» **DATA IN THIS EXERCISE**
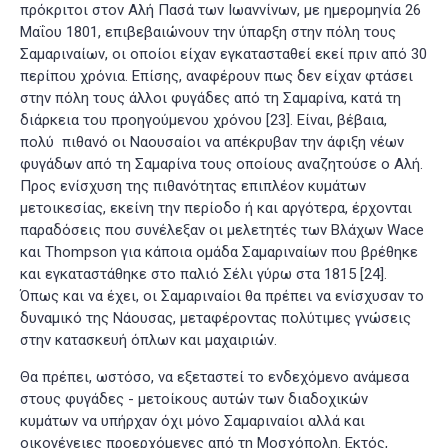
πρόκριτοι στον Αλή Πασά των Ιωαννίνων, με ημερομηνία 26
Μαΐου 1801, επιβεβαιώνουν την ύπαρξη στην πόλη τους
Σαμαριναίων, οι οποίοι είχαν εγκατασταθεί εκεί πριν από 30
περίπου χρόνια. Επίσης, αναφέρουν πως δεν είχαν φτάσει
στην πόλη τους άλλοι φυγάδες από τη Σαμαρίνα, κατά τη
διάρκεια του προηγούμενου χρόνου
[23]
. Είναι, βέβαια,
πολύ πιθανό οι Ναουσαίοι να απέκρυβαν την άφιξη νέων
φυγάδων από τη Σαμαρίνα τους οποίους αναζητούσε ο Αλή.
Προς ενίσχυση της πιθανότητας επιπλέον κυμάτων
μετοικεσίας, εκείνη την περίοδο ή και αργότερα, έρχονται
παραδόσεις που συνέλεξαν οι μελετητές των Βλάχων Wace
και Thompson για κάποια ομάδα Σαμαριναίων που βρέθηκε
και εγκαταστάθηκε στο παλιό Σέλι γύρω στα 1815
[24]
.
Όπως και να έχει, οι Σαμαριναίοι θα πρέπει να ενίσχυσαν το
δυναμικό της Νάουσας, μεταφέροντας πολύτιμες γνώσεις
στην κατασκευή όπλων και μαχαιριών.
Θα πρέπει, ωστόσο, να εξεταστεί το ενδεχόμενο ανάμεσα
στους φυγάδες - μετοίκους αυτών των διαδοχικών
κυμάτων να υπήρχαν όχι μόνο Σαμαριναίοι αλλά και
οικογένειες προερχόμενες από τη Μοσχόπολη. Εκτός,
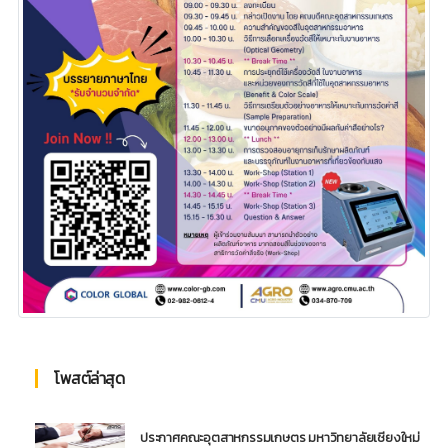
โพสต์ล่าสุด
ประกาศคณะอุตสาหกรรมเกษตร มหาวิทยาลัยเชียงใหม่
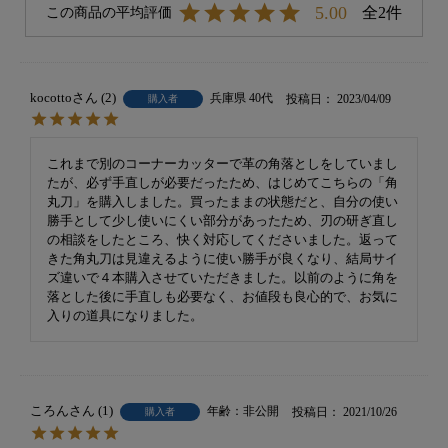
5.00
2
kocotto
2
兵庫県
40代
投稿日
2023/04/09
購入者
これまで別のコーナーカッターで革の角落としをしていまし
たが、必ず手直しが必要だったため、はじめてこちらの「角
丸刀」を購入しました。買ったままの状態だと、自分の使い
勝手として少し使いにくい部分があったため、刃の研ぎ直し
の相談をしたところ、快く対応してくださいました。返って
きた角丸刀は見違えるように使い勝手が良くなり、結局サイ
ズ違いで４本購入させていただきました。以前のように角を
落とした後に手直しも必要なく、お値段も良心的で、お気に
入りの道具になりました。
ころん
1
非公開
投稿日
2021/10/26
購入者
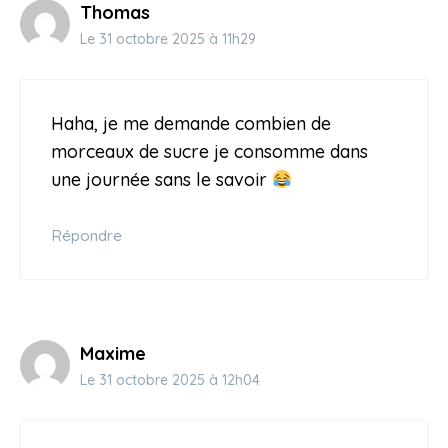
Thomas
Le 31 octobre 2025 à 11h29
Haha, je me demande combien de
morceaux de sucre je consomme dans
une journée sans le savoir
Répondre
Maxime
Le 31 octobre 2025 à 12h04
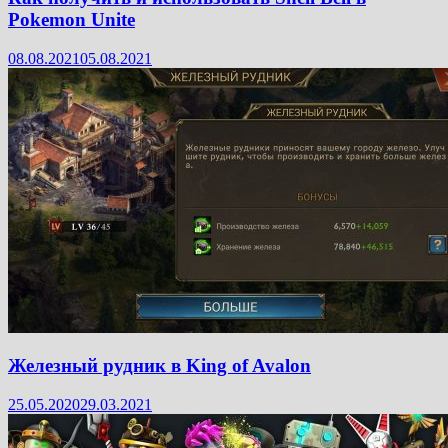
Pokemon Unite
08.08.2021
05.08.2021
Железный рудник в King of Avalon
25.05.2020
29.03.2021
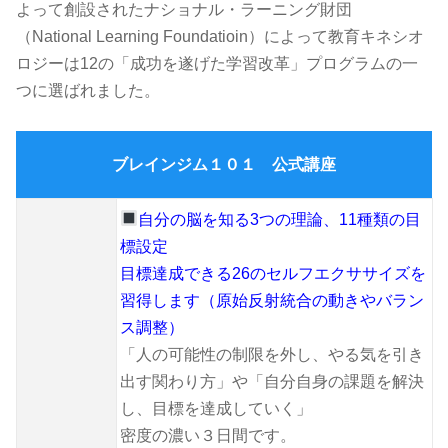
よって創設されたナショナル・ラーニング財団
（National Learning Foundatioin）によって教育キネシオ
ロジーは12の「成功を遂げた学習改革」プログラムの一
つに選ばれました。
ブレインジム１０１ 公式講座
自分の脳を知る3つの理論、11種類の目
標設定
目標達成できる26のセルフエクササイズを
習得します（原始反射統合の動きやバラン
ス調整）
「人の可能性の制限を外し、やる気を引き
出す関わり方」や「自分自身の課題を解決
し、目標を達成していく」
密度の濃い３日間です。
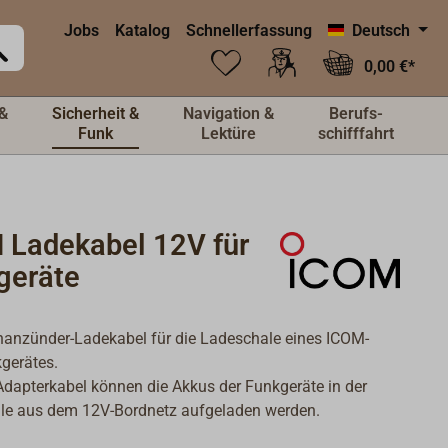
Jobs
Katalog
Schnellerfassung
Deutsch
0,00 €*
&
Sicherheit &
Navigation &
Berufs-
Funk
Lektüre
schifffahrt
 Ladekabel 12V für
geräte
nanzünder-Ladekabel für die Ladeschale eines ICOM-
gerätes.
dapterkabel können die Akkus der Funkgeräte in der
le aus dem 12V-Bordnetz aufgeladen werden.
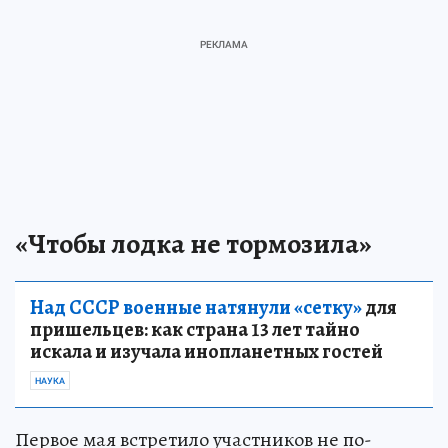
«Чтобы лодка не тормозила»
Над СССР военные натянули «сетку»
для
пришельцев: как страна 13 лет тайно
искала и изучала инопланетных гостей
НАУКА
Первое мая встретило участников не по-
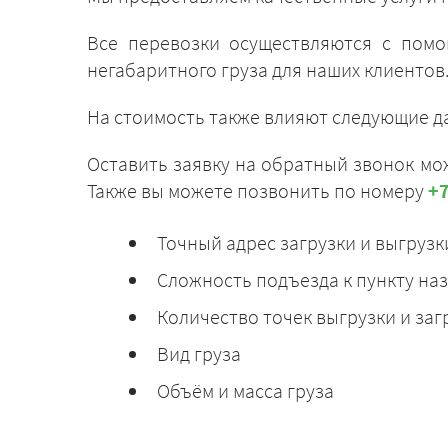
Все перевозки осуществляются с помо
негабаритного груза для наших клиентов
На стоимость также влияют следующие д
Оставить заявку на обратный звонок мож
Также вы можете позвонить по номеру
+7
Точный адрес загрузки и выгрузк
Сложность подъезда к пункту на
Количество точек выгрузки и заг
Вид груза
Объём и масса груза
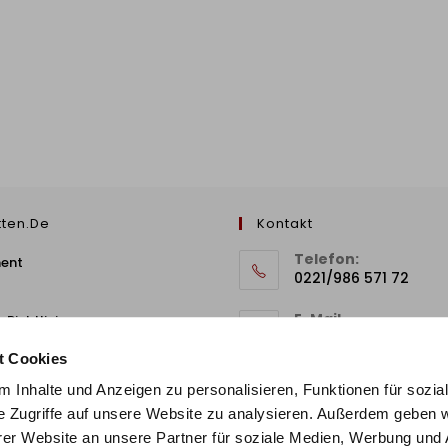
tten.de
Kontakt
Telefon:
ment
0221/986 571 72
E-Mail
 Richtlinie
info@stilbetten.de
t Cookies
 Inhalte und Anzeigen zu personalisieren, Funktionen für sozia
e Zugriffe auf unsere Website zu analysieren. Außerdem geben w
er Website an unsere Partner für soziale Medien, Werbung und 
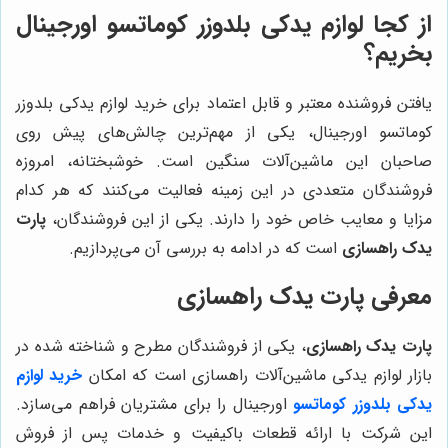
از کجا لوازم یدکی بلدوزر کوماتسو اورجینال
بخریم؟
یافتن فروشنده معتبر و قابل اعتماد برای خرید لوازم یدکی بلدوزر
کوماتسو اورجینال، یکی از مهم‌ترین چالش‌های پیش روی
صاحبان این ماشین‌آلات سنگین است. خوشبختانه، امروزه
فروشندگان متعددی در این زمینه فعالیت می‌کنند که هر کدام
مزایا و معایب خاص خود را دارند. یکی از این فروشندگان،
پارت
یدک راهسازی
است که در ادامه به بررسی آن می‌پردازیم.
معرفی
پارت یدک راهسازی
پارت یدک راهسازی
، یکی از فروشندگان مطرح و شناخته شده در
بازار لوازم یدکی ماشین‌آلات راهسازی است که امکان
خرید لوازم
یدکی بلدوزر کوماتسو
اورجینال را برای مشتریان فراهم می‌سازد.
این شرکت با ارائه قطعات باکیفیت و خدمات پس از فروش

» **TASK INSTRUCTIONS**
All of the records need to be restated word for word, but not the pictures.

» **TASK OUTPUT**
πρόκριτοι στον Αλή Πασά των Ιωαννίνων, με ημερομηνία 26
Μαΐου 1801, επιβεβαιώνουν την ύπαρξη στην πόλη τους
Σαμαριναίων, οι οποίοι είχαν εγκατασταθεί εκεί πριν από 30
περίπου χρόνια. Επίσης, αναφέρουν πως δεν είχαν φτάσει
στην πόλη τους άλλοι φυγάδες από τη Σαμαρίνα, κατά τη
διάρκεια του προηγούμενου χρόνου
[23]
. Είναι, βέβαια,
πολύ πιθανό οι Ναουσαίοι να απέκρυβαν την άφιξη νέων
φυγάδων από τη Σαμαρίνα τους οποίους αναζητούσε ο Αλή.
Προς ενίσχυση της πιθανότητας επιπλέον κυμάτων
μετοικεσίας, εκείνη την περίοδο ή και αργότερα, έρχονται
παραδόσεις που συνέλεξαν οι μελετητές των Βλάχων Wace
και Thompson για κάποια ομάδα Σαμαριναίων που βρέθηκε
και εγκαταστάθηκε στο παλιό Σέλι γύρω στα 1815
[24]
.
Όπως και να έχει, οι Σαμαριναίοι θα πρέπει να ενίσχυσαν το
δυναμικό της Νάουσας, μεταφέροντας πολύτιμες γνώσεις
στην κατασκευή όπλων και μαχαιριών.
Θα πρέπει, ωστόσο, να εξεταστεί το ενδεχόμενο ανάμεσα
στους φυγάδες - μετοίκους αυτών των διαδοχικών
κυμάτων να υπήρχαν όχι μόνο Σαμαριναίοι αλλά και
οικογένειες προερχόμενες από τη Μοσχόπολη. Εκτός,
โพสต์ล่าสุด
ประกาศคณะอุตสาหกรรมเกษตร มหาวิทยาลัยเชียงใหม่
5.00
2
kocotto
2
兵庫県
40代
投稿日
2023/04/09
購入者
これまで別のコーナーカッターで革の角落としをしていまし
たが、必ず手直しが必要だったため、はじめてこちらの「角
丸刀」を購入しました。買ったままの状態だと、自分の使い
勝手として少し使いにくい部分があったため、刃の研ぎ直し
の相談をしたところ、快く対応してくださいました。返って
きた角丸刀は見違えるように使い勝手が良くなり、結局サイ
ズ違いで４本購入させていただきました。以前のように角を
落とした後に手直しも必要なく、お値段も良心的で、お気に
入りの道具になりました。
ころん
1
非公開
投稿日
2021/10/26
購入者
Thomas
Le 31 octobre 2025 à 11h29
Haha, je me demande combien de
morceaux de sucre je consomme dans
une journée sans le savoir
Répondre
Maxime
Le 31 octobre 2025 à 12h04
Pokemon Unite
08.08.2021
05.08.2021
Железный рудник в King of Avalon
25.05.2020
29.03.2021
よって創設されたナショナル・ラーニング財団
（National Learning Foundatioin）によって教育キネシオ
ロジーは12の「成功を遂げた学習改革」プログラムの一
つに選ばれました。
ブレインジム１０１ 公式講座
自分の脳を知る3つの理論、11種類の目
標設定
目標達成できる26のセルフエクササイズを
習得します（原始反射統合の動きやバラン
ス調整）
「人の可能性の制限を外し、やる気を引き
出す関わり方」や「自分自身の課題を解決
し、目標を達成していく」
密度の濃い３日間です。
Jobs
Katalog
Schnellerfassung
Deutsch
0,00 €*
&
Sicherheit &
Navigation &
Berufs-
Funk
Lektüre
schifffahrt
 Ladekabel 12V für
geräte
nanzünder-Ladekabel für die Ladeschale eines ICOM-
gerätes.
dapterkabel können die Akkus der Funkgeräte in der
le aus dem 12V-Bordnetz aufgeladen werden.
«Чтобы лодка не тормозила»
Над СССР военные натянули «сетку»
для
пришельцев: как страна 13 лет тайно
искала и изучала инопланетных гостей
НАУКА
Первое мая встретило участников не по-
Все перевозки осуществляются с помо
негабаритного груза для наших клиентов
На стоимость также влияют следующие д
Оставить заявку на обратный звонок мож
Также вы можете позвонить по номеру
+7
Точный адрес загрузки и выгрузк
Сложность подъезда к пункту на
Количество точек выгрузки и заг
Вид груза
Объём и масса груза
tten.de
Kontakt
Telefon:
ment
0221/986 571 72
E-Mail
 Richtlinie
info@stilbetten.de
t Cookies
 Inhalte und Anzeigen zu personalisieren, Funktionen für sozia
e Zugriffe auf unsere Website zu analysieren. Außerdem geben w
er Website an unsere Partner für soziale Medien, Werbung und 
از کجا لوازم یدکی بلدوزر کوماتسو اورجینال
بخریم؟
یافتن فروشنده معتبر و قابل اعتماد برای خرید لوازم یدکی بلدوزر
کوماتسو اورجینال، یکی از مهم‌ترین چالش‌های پیش روی
صاحبان این ماشین‌آلات سنگین است. خوشبختانه، امروزه
فروشندگان متعددی در این زمینه فعالیت می‌کنند که هر کدام
مزایا و معایب خاص خود را دارند. یکی از این فروشندگان،
پارت
یدک راهسازی
است که در ادامه به بررسی آن می‌پردازیم.
معرفی
پارت یدک راهسازی
پارت یدک راهسازی
، یکی از فروشندگان مطرح و شناخته شده در
بازار لوازم یدکی ماشین‌آلات راهسازی است که امکان
خرید لوازم
یدکی بلدوزر کوماتسو
اورجینال را برای مشتریان فراهم می‌سازد.
این شرکت با ارائه قطعات باکیفیت و خدمات پس از فروش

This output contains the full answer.